Mr. Munter adds that, while there are no requirements for network firms to apply the same quality controls across the network, there are benefits in doing so since “enforcement actions and adverse inspection results for one member firm could impact the reputation of the network as a whole.”
Mr. Munter also notes that the involvement of other auditors increases the risk of independence violations. In particular, non-U.S. network member may not sufficiently understand SEC and PCAOB independence requirements or have appropriate controls to prevent or detect violations. He recommends a firm-wide or network-wide approach to independence that “looks not only to the current impact of non-audit and business relationships on audit clients but also anticipates foreseeable future impacts, especially for those relationships that cannot be easily unwound.”
Audit committees “should be actively engaging with the lead auditor” to consider the sufficiency of the lead auditor’s policies and procedures around supervision and evaluation of the audit work performed by other auditors. Audit committees should also give “careful consideration to the lead auditor’s use of other auditors, especially in areas of significant risk.” The statement suggests several questions that audit committees may want to ask their auditor concerning the use of other firms:
Are there other participating accounting firms that play a substantial role in the audit?
If so, are they registered with the PCAOB and subject to PCAOB inspections?
How does the lead auditor supervise the audit work performed by other auditors?
How does the lead auditor ensure that the work is being performed by other auditors that understand the requirements of the applicable financial reporting framework and the PCAOB’s auditing and related professional standards?
Mr. Munter also warns public companies and their audit committees that the activities of other auditors can potentially result in the company committing a securities law violation: If an accounting firm that is not registered with the PCAOB plays a “substantial role” in a company’s audit (as defined in the PCAOB’s rules), the company’s financial statements would be considered not audited.
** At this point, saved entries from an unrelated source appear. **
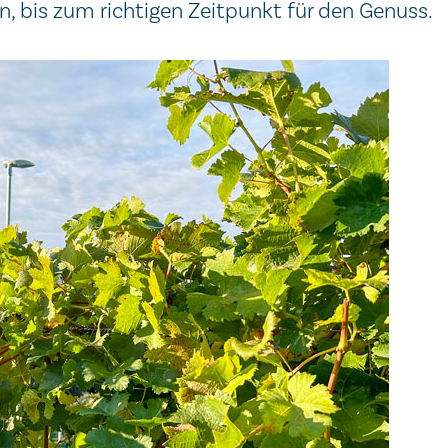
n, bis zum richtigen Zeitpunkt für den Genuss.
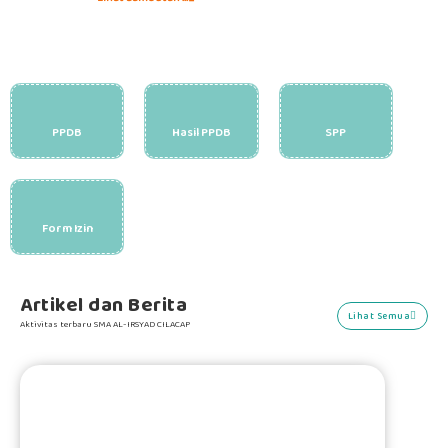
PPDB
Hasil PPDB
SPP
Form Izin
Artikel dan Berita
Lihat Semua
Aktivitas terbaru SMA AL-IRSYAD CILACAP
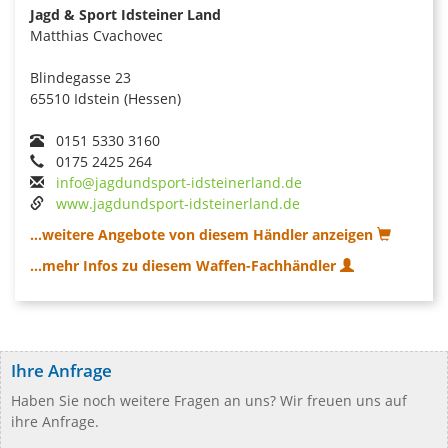
Jagd & Sport Idsteiner Land
Matthias Cvachovec
Blindegasse 23
65510 Idstein (Hessen)
0151 5330 3160
0175 2425 264
info@jagdundsport-idsteinerland.de
www.jagdundsport-idsteinerland.de
...weitere Angebote von diesem Händler anzeigen
...mehr Infos zu diesem Waffen-Fachhändler
Ihre Anfrage
Haben Sie noch weitere Fragen an uns? Wir freuen uns auf
ihre Anfrage.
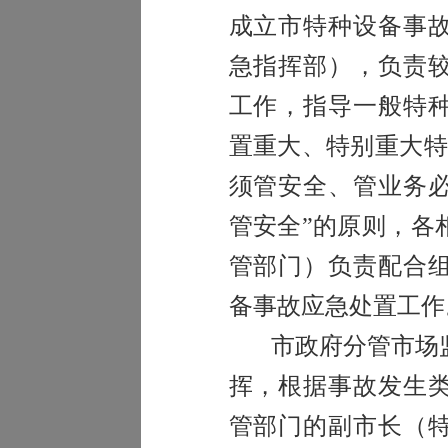
成立市特种设备事
急指挥部），负责
工作，指导一般特
置重大、特别重大特
须管安全、管业务
管安全”的原则，各
管部门）负责配合
备事故应急处置工作
市政府分管市场
挥，根据事故发生
管部门的副市长（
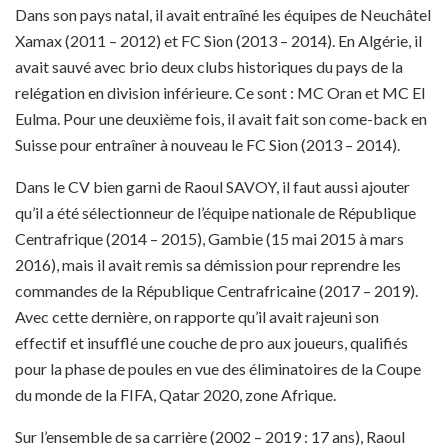
Dans son pays natal, il avait entraîné les équipes de Neuchâtel
Xamax (2011 – 2012) et FC Sion (2013 – 2014). En Algérie, il
avait sauvé avec brio deux clubs historiques du pays de la
relégation en division inférieure. Ce sont : MC Oran et MC El
Eulma. Pour une deuxième fois, il avait fait son come-back en
Suisse pour entraîner à nouveau le FC Sion (2013 – 2014).
Dans le CV bien garni de Raoul SAVOY, il faut aussi ajouter
qu’il a été sélectionneur de l’équipe nationale de République
Centrafrique (2014 – 2015), Gambie (15 mai 2015 à mars
2016), mais il avait remis sa démission pour reprendre les
commandes de la République Centrafricaine (2017 – 2019).
Avec cette dernière, on rapporte qu’il avait rajeuni son
effectif et insufflé une couche de pro aux joueurs, qualifiés
pour la phase de poules en vue des éliminatoires de la Coupe
du monde de la FIFA, Qatar 2020, zone Afrique.
Sur l’ensemble de sa carrière (2002 – 2019 : 17 ans), Raoul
As a result, “Any accompanying annual report, proxy statement, or registration statement containing or incorporating by reference such financial statements creates potential liabilities for the issuer and others and may result in time consuming and costly remediation efforts.” To protect against this possibility, management and the audit committee should discuss the PCAOB registration status of other auditors that participate in the audit with their lead auditor.
Comment: The fact that the Chief Accountant issued this statement indicates that oversight of the work of other auditors is an SEC concern. As a matter of professional standards, supervision of the participation of other auditors is a responsibility that falls to the lead auditor. It is however significant that Mr. Munter asserts that audit committees have a role to play in that oversight and pointedly reminds audit committees and public companies that the improper participation of other firms can, at least in theory, cause the reporting company to violate the securities laws.
Audit committees should be aware of the concerns Mr. Munter raises and should make his suggested questions part of their dialogue with the engagement partner. In the event of an audit breakdown involving a participating firm, the SEC may ask whether the company’s audit committee took any steps to engage with the lead auditor regarding the work of other firms.